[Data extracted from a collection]
────────────────────────────────────────

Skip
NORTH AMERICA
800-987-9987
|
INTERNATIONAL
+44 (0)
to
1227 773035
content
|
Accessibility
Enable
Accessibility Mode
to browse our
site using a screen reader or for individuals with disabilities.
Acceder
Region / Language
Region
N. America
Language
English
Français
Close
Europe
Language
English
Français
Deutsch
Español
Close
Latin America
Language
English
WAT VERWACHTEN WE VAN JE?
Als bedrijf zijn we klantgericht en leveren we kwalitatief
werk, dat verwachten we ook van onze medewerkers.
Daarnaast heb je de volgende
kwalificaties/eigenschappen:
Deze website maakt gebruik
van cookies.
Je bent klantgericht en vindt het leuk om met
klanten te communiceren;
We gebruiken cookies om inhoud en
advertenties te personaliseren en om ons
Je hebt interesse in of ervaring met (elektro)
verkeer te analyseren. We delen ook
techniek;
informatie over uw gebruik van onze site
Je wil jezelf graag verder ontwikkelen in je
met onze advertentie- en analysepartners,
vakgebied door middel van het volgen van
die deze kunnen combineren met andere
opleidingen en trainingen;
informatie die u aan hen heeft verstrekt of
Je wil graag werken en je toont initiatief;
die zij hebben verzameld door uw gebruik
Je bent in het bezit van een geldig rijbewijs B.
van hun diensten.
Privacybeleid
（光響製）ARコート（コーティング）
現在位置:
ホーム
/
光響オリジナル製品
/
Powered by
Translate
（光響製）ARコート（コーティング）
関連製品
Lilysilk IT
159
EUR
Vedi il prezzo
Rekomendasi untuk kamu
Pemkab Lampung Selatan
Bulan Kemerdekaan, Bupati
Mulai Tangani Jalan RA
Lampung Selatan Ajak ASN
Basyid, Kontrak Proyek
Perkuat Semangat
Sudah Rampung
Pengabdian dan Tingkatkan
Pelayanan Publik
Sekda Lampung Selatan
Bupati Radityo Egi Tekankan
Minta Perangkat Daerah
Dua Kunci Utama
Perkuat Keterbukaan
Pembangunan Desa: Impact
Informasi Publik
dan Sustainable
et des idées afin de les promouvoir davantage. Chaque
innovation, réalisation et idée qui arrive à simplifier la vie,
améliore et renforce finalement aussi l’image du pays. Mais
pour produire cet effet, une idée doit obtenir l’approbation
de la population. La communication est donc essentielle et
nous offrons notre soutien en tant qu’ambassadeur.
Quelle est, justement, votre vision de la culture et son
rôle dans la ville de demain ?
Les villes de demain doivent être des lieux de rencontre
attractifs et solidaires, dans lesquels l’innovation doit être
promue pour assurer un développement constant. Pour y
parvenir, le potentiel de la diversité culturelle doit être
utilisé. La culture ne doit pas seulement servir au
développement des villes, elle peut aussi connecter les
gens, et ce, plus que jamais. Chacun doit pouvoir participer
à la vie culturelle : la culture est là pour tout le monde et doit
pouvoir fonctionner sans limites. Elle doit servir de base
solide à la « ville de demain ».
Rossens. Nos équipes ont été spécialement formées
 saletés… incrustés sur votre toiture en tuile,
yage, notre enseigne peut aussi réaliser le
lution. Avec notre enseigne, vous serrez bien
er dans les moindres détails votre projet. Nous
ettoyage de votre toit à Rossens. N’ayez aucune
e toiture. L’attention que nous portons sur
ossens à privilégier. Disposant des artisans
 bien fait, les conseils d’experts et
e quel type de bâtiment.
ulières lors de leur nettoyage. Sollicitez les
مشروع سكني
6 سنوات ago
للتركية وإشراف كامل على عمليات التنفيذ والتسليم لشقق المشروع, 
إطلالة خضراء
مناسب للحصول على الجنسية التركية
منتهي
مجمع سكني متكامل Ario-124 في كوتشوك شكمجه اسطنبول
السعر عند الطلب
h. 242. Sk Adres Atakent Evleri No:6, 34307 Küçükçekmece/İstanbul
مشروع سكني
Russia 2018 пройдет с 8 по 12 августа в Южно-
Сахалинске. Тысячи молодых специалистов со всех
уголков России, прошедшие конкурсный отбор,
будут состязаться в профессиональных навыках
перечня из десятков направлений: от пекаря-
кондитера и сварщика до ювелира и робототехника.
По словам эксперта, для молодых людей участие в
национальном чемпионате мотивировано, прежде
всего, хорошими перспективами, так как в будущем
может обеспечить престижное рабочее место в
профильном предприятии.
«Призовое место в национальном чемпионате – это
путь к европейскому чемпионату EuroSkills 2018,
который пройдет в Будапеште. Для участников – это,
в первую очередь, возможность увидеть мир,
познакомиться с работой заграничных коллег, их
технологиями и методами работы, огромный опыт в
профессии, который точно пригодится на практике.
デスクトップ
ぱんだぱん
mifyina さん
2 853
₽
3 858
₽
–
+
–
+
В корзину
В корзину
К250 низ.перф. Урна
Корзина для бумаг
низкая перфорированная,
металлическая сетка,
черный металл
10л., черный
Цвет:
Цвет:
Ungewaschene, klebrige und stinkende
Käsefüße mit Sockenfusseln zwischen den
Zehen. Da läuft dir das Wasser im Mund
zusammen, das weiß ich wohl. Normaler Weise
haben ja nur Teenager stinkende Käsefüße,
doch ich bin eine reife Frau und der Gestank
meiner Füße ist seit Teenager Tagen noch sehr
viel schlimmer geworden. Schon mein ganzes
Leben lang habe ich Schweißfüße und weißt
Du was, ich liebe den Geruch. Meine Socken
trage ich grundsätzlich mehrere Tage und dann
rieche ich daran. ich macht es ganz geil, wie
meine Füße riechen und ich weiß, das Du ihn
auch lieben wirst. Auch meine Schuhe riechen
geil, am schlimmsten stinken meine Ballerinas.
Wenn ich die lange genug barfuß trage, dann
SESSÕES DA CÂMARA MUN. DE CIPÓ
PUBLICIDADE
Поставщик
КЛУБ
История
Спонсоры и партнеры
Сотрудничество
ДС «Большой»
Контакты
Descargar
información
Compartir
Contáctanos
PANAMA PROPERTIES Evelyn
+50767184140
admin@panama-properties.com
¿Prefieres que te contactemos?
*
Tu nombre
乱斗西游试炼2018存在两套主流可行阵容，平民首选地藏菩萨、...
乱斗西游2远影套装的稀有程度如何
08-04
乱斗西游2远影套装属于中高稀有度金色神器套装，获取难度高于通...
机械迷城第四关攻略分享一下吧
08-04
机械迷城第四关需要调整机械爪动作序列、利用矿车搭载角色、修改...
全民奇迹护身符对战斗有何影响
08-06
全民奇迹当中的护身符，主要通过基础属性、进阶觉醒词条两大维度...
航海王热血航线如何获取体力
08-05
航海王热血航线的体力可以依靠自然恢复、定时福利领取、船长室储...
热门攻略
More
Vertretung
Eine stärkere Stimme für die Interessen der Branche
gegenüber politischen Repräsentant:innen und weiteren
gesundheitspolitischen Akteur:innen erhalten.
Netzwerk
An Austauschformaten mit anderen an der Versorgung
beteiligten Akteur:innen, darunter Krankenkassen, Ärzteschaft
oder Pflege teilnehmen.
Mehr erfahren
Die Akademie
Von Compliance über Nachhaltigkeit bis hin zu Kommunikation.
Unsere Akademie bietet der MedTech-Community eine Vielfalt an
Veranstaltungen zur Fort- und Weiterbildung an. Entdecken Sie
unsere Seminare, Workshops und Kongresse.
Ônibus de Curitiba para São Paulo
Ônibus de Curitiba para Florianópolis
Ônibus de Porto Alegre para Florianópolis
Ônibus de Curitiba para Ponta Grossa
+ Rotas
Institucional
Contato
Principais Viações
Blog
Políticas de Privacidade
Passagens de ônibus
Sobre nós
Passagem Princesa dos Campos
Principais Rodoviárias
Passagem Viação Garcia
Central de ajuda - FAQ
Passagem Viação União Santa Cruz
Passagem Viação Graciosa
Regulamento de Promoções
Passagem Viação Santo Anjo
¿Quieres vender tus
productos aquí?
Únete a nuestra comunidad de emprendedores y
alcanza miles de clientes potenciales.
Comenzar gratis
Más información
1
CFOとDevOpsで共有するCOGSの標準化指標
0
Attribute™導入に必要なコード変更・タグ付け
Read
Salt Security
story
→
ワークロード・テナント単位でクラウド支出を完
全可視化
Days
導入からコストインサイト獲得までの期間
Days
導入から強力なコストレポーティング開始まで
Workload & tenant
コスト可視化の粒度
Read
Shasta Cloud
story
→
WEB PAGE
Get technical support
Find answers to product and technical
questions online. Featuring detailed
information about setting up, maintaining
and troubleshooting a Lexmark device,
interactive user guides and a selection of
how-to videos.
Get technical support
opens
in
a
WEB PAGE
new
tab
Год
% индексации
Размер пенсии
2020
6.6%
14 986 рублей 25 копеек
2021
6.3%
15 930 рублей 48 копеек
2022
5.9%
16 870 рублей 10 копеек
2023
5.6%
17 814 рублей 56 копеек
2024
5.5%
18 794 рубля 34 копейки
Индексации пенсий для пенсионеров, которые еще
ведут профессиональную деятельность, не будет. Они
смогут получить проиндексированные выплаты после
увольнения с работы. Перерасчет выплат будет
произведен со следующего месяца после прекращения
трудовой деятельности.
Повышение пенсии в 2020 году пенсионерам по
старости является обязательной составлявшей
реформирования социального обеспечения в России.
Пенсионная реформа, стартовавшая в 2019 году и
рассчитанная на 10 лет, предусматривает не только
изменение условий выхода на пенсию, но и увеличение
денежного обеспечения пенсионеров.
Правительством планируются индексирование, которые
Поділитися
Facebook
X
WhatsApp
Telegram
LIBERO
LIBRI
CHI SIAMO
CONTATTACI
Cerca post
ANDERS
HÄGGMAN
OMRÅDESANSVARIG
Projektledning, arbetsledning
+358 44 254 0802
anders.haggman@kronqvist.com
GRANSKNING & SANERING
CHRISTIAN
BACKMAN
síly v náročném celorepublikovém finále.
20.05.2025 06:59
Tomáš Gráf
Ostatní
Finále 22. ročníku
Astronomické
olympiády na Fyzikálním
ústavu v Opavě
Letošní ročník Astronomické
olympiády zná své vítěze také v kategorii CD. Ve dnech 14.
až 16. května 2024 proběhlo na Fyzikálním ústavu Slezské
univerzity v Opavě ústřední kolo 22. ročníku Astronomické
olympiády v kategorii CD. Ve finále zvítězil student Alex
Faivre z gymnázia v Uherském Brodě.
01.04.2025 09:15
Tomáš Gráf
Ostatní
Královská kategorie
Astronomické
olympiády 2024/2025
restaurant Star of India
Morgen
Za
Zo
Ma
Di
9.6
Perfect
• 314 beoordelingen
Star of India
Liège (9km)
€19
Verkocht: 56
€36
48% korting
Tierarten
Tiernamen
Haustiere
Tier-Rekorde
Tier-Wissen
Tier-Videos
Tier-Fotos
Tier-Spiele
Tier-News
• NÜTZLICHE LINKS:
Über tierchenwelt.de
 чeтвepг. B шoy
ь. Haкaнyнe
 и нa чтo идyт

────────────────────────────────────────

• Directions for this task:
Starting with the line above that holds "ワークロード・テナント単位でクラウド支出を完" and stopping with the line that holds "чeтвepг. B шoy", reproduce each line exactly, omitting all other lines.

• Reply:
ワークロード・テナント単位でクラウド支出を完
全可視化
Days
導入からコストインサイト獲得までの期間
Days
導入から強力なコストレポーティング開始まで
Workload & tenant
コスト可視化の粒度
Read
Shasta Cloud
story
→
WEB PAGE
Get technical support
Find answers to product and technical
questions online. Featuring detailed
information about setting up, maintaining
and troubleshooting a Lexmark device,
interactive user guides and a selection of
how-to videos.
Get technical support
opens
in
a
WEB PAGE
new
tab
Год
% индексации
Размер пенсии
2020
6.6%
14 986 рублей 25 копеек
2021
6.3%
15 930 рублей 48 копеек
2022
5.9%
16 870 рублей 10 копеек
2023
5.6%
17 814 рублей 56 копеек
2024
5.5%
18 794 рубля 34 копейки
Индексации пенсий для пенсионеров, которые еще
ведут профессиональную деятельность, не будет. Они
смогут получить проиндексированные выплаты после
увольнения с работы. Перерасчет выплат будет
произведен со следующего месяца после прекращения
трудовой деятельности.
Повышение пенсии в 2020 году пенсионерам по
старости является обязательной составлявшей
реформирования социального обеспечения в России.
Пенсионная реформа, стартовавшая в 2019 году и
рассчитанная на 10 лет, предусматривает не только
изменение условий выхода на пенсию, но и увеличение
денежного обеспечения пенсионеров.
Правительством планируются индексирование, которые
Поділитися
Facebook
X
WhatsApp
Telegram
LIBERO
LIBRI
CHI SIAMO
CONTATTACI
Cerca post
ANDERS
HÄGGMAN
OMRÅDESANSVARIG
Projektledning, arbetsledning
+358 44 254 0802
anders.haggman@kronqvist.com
GRANSKNING & SANERING
CHRISTIAN
BACKMAN
síly v náročném celorepublikovém finále.
20.05.2025 06:59
Tomáš Gráf
Ostatní
Finále 22. ročníku
Astronomické
olympiády na Fyzikálním
ústavu v Opavě
Letošní ročník Astronomické
olympiády zná své vítěze také v kategorii CD. Ve dnech 14.
až 16. května 2024 proběhlo na Fyzikálním ústavu Slezské
univerzity v Opavě ústřední kolo 22. ročníku Astronomické
olympiády v kategorii CD. Ve finále zvítězil student Alex
Faivre z gymnázia v Uherském Brodě.
01.04.2025 09:15
Tomáš Gráf
Ostatní
Královská kategorie
Astronomické
olympiády 2024/2025
restaurant Star of India
Morgen
Za
Zo
Ma
Di
9.6
Perfect
• 314 beoordelingen
Star of India
Liège (9km)
€19
Verkocht: 56
€36
48% korting
Tierarten
Tiernamen
Haustiere
Tier-Rekorde
Tier-Wissen
Tier-Videos
Tier-Fotos
Tier-Spiele
Tier-News
• NÜTZLICHE LINKS:
Über tierchenwelt.de
 чeтвepг. B шoy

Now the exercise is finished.